━━━━━ RECORDS ━━━━━

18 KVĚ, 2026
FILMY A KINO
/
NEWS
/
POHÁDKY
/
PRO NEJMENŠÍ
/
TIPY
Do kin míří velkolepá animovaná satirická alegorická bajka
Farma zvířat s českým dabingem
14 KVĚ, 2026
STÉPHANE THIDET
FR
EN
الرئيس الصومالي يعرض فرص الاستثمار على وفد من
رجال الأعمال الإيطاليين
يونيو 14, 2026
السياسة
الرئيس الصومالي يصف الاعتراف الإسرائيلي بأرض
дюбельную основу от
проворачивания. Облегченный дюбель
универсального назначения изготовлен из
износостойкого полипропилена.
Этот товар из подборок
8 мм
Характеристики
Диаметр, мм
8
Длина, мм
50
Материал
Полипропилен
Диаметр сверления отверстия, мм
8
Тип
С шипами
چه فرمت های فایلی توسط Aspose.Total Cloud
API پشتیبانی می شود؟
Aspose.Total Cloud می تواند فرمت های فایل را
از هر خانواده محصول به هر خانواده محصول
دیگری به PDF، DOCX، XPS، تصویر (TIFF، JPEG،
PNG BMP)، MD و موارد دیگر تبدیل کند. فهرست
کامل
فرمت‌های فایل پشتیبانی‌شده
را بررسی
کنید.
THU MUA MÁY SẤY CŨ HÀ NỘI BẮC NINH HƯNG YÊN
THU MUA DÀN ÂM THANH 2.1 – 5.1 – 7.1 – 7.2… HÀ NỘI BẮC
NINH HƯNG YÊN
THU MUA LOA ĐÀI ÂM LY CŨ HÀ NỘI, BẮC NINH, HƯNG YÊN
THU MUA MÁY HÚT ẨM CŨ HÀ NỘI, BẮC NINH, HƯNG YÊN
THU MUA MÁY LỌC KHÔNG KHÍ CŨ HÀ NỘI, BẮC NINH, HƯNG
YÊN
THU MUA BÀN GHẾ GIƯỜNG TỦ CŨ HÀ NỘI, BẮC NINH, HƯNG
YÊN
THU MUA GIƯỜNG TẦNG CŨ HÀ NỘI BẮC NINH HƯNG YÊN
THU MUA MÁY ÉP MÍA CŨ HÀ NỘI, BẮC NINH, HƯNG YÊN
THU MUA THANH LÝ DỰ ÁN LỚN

━━━━━

• [WHAT IS REQUIRED]: Whenever a line includes the word "Total", pull it out of the entries.

• [EXERCISE ANSWER]:
چه فرمت های فایلی توسط Aspose.Total Cloud
Aspose.Total Cloud می تواند فرمت های فایل را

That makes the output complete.